The NSG met to try and hammer out consensus on a controversial nuclear cooperation deal between the United States and India.
At a meeting two weeks ago, the 45-member group failed to agree a change to its rules to allow the US-India deal.
"The United States believes firmly that the step that we're considering for India will strengthen non-proliferation and helps to welcome one of the world's largest economies and the world's largest democracy more fully into the global fold," Burns said.
Washington wants a special waiver of NSG rules for India, which refuses to sign the Nuclear Non-Proliferation Treaty (NPT), allowing Washington and New Delhi to cooperate in the civilian nuclear field.
A number of countries have openly expressed reservations about the 2005 US-India agreement.

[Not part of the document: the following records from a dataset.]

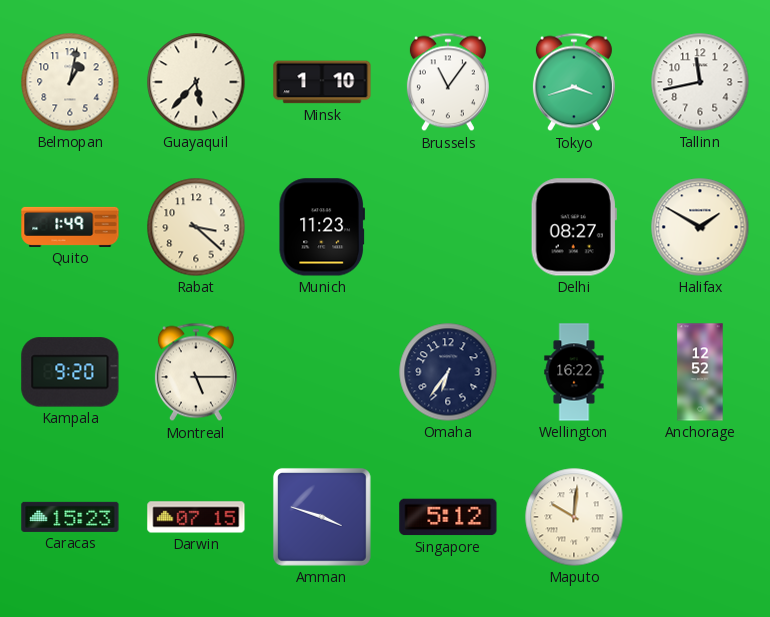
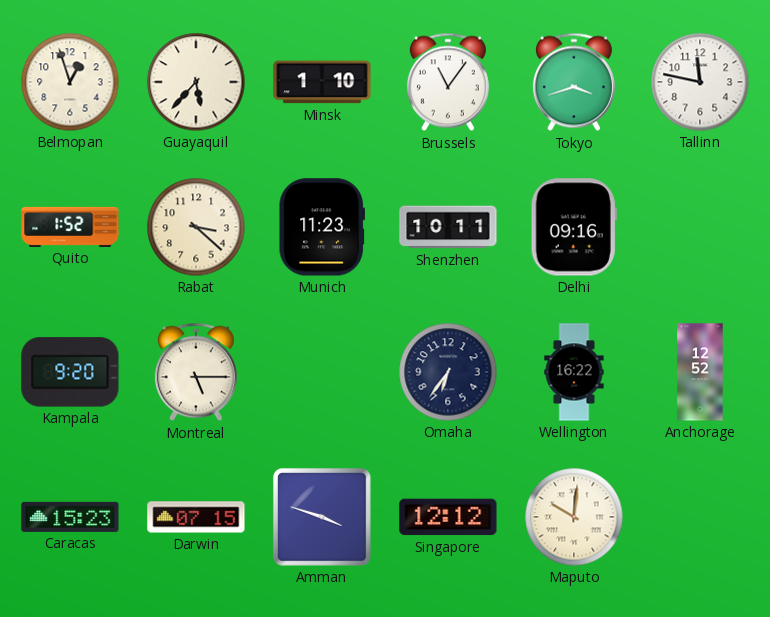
Belmopan: 1:02 -> 12:57
Tallinn: 11:43 -> 11:47
Quito: 1:49 -> 1:52
Shenzhen: none -> 10:11
Delhi: 08:27 -> 09:16
Halifax: 1:50 -> none
Singapore: 5:12 -> 12:12
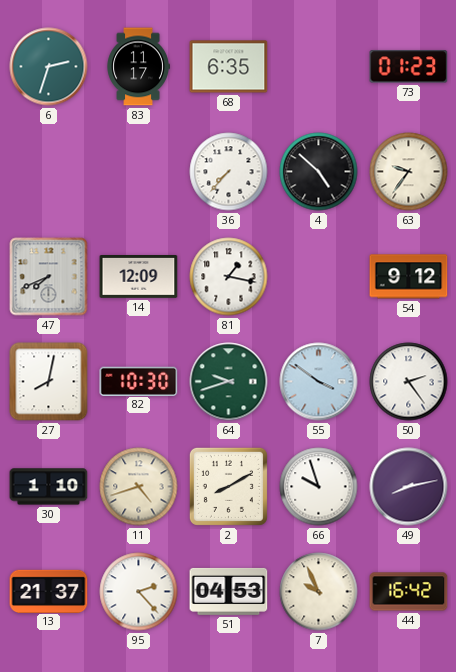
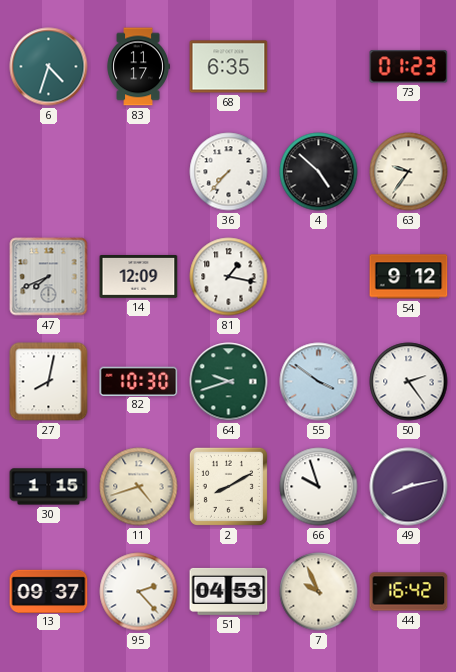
6: 2:33 -> 4:33
30: 1:10 -> 1:15
13: 21:37 -> 09:37
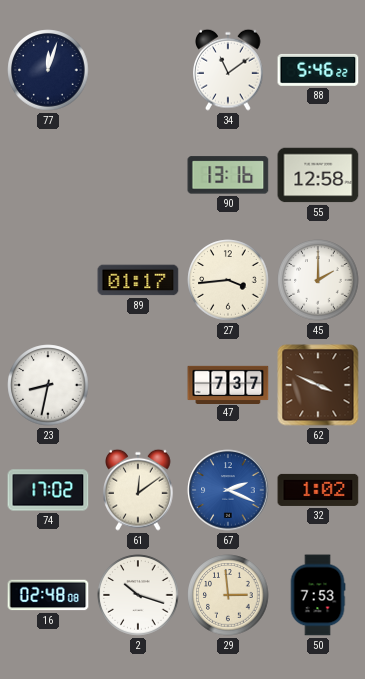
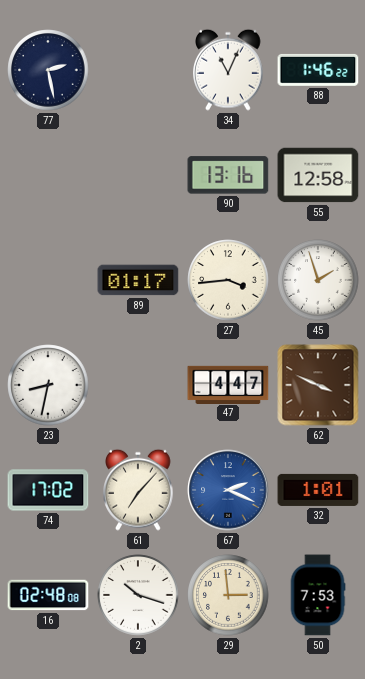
77: 12:03 -> 2:28
34: 11:09 -> 11:04
88: 5:46 -> 1:46
45: 2:00 -> 1:57
47: 7:37 -> 4:47
61: 12:09 -> 7:07
32: 1:02 -> 1:01
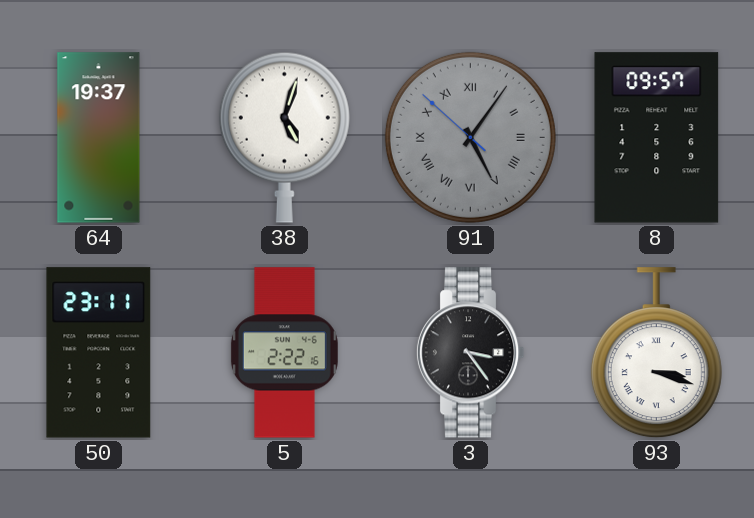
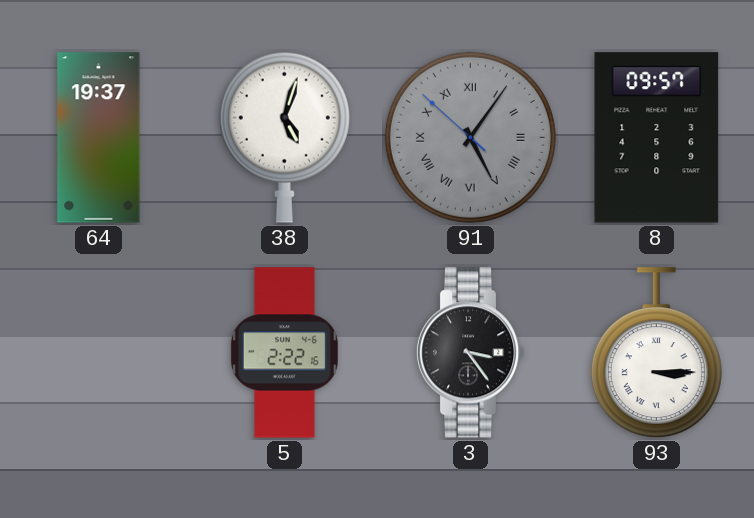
50: 23:11 -> none
93: 3:18 -> 3:15
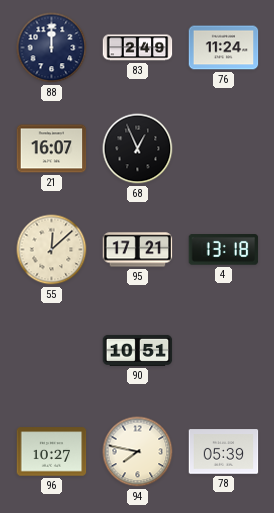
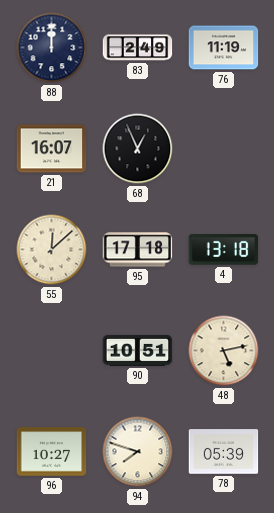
76: 11:24 -> 11:19
95: 17:21 -> 17:18
48: none -> 5:13
94: 7:47 -> 7:48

"While a number of representatives here have raised important questions that need to be addressed, our discussions have been constructive and clearly aimed at reaching an early consensus," Burns sid.
"The truth is that we have before us an historical opportunity to end more than three decades of India's isolation from nuclear regimes and that opporunity warrants the extraordinary efforts that we're making."
The presence of Burns, the third-ranking State Department official, at the meeting was seen as a sign of the urgency which Washington attaches to a deal.
NSG rules currently ban all nuclear trade with India because it refuses to sign the NPT, developed atomic bombs in secret and conducted its first nuclear test in 1974.
The United States argues that the new deal will bring India into the NPT fold and help combat global warming by allowing India to develop low-polluting nuclear energy.
Critics argue that the deal undermines international non-proliferation efforts. They accuse the nuclear powers of ignoring the proliferation dangers in pursuit of commercial and political gains.
Diplomats said a number of countries have tabled conditions before the nuclear suppliers would give the green light.
The deal cleared one major hurdle in August when the International Atomic Energy Agency approved an India-specific safeguards agreement.
The NSG represents the next obstacle before the deal can be finally approved by the US Congress. Unanimous approval is required from the group.